The traditional economic engine of Australia’s banking sector – asset growth (especially residential lending such as mortgages) and leverage (increasing assets using debt) – are not sustainable, even as margins and market share come under threat. This is due to a confluence of macro forces, including digital technology, changing consumer behaviours, natural limits to lending, the rise of Asia, and a subdued global economy.
What can banks do? Cost cutting alone, whilst important, isn’t the answer: history shows that for the past two decades, efficiency gains in Australian banking are quickly passed on to customers. In short, banks are getting caught in a ‘commodity trap’ – competing to provide the same services to the same people.
To ensure that the value of efficiency savings is shared with all stakeholders, including shareholders, banks need to get better at delivering differentiated offers to specifically targeted customers. Digital technology will be a critical part of this process.

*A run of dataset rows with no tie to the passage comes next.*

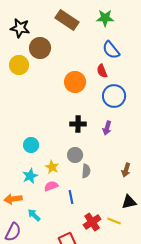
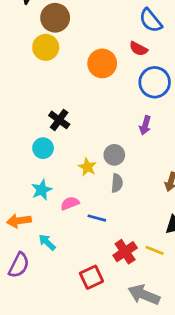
yellow circle: (19, 65) -> (46, 47), moved
red semicircle: (102, 71) -> (138, 49), turned -40
black cross: (78, 124) -> (59, 120), moved, turned 35
gray circle: (75, 155) -> (114, 155), moved
yellow star: (52, 167) -> (87, 167), moved
blue line: (71, 197) -> (97, 218), turned -64

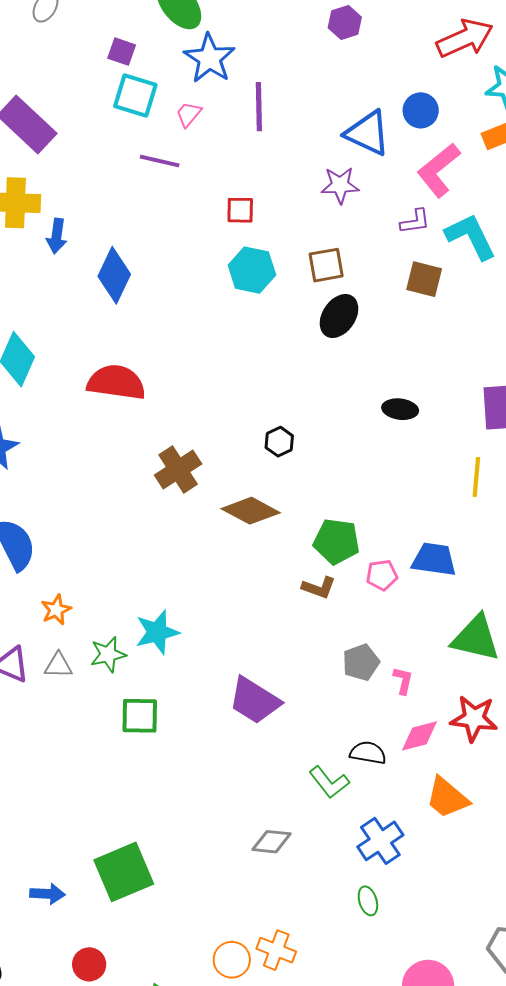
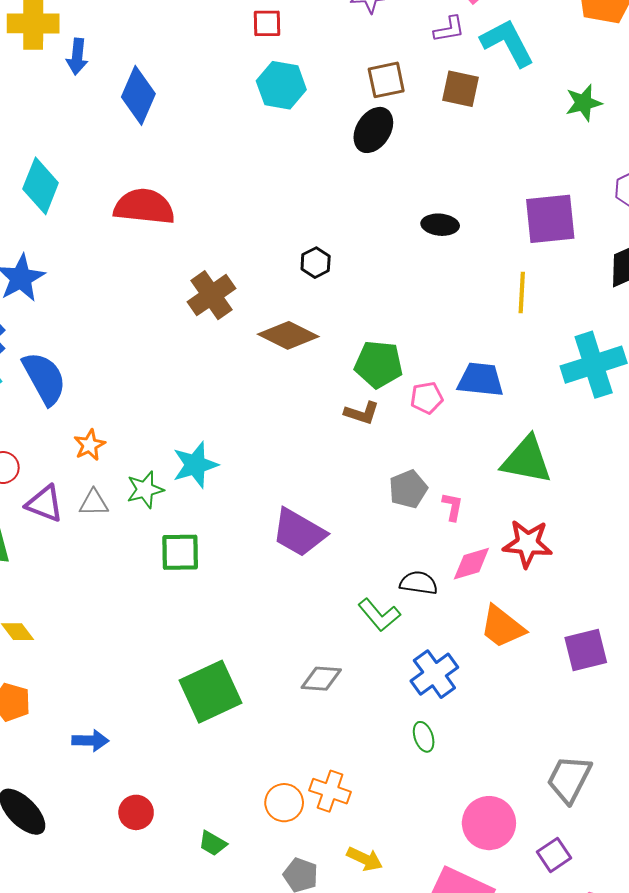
brown square: (326, 265) -> (386, 80), moved
green square: (124, 872) -> (211, 692), moved

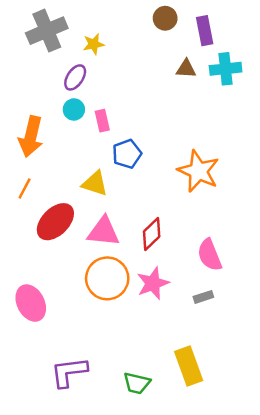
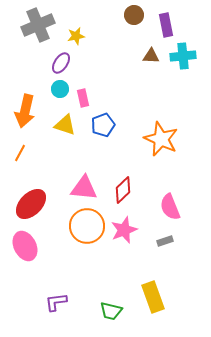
yellow triangle: (95, 183) -> (65, 125), moved
red ellipse: (55, 222) -> (31, 204), moved
purple L-shape: (69, 372) -> (56, 302), size x0.7

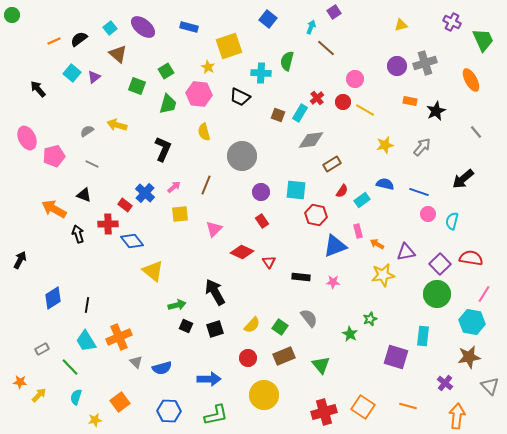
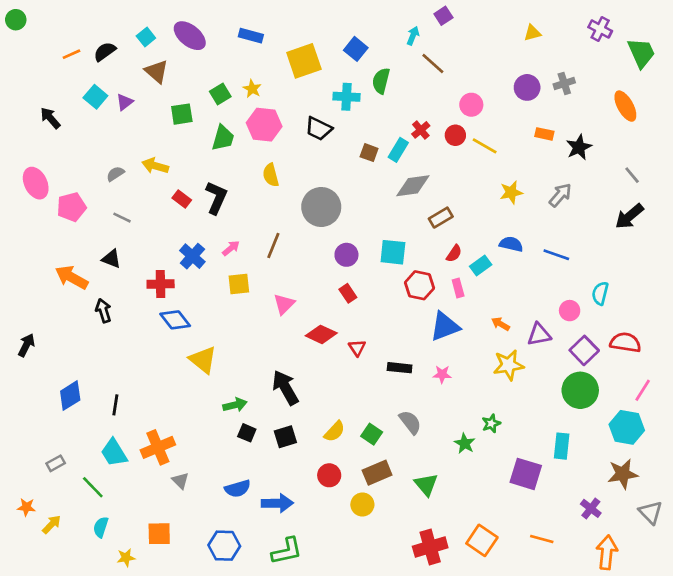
blue square: (268, 19) -> (356, 49), moved
gray cross: (425, 63) -> (564, 83), size x0.7
yellow star: (208, 67) -> (252, 89), moved
green square: (137, 86) -> (182, 114), turned -30
black arrow: (463, 179) -> (629, 216), moved
red rectangle: (125, 205) -> (182, 199), moved
pink circle: (428, 214) -> (570, 311), moved
red cross: (108, 224) -> (161, 284), moved
pink rectangle: (358, 231) -> (458, 288), moved
blue semicircle: (162, 368) -> (238, 489), moved
yellow circle: (264, 395) -> (362, 504), moved, size x0.6
orange square: (120, 402) -> (159, 534), turned 36

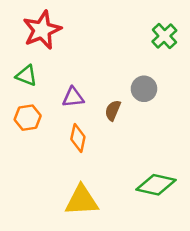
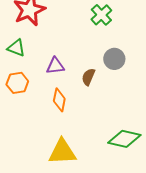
green cross: (164, 36) -> (101, 15), moved

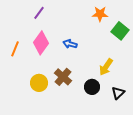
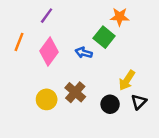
green square: (120, 31) -> (104, 37), moved
orange line: (15, 49) -> (19, 42), moved
black triangle: (118, 93) -> (139, 102), moved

To avoid the oncoming commodity trap, and sure up the future of banking, Australia’s big banks should consider a new approach, one that combines simpler product offerings with a customer-centric focus and continued cost cutting efforts. They should start to think simpler and smaller, yet endeavour to become more connected to customers than ever before.
To escape commoditisation, banks must become simpler, smaller and more deeply connected to customers.
One of the ways to ‘think small’ is by driving fewer and more unique offers for a targeted group. US-based East West bank, for instance, has built a successful business by focusing on America’s Chinese community, offering products that facilitate sending money between the US and China.
Another American bank, USAA, has no business or private banking service lines. Instead, it focuses on providing members of the US military and their families with comprehensive personal banking services. This approach has paid off, with USAA cultivating a reputation for customer service and innovation.
Digital can also be a key part of this path to differentiation, from using data analytics to identify growth areas, to building better customer experiences through automation or personalisation. Banks can also leverage new digital technologies, especially cloud computing, to rationalise their back-end infrastructure. By choosing to specialise in a small number of services, a bank can decide which systems and software to retain and develop in-house. Other services, if required, can then be outsourced to third party providers, such as fintech startups. Using this strategy, banks could achieve significant efficiency gains, while keeping costs under control.
There are also opportunities for digital to power new, niche product offerings and solve problems banks haven’t solved in the past – problems found in areas such as tax, inventory, supply chain management and invoicing. Some banks are also designing digital services that assist customers with particular life decisions, such as helping families with school selection for their children or where to buy a home. These services can include savings advice for school fees, taking into account the family’s finances and the age of the children, or to help find homes in desirable school zones when seeking a mortgage.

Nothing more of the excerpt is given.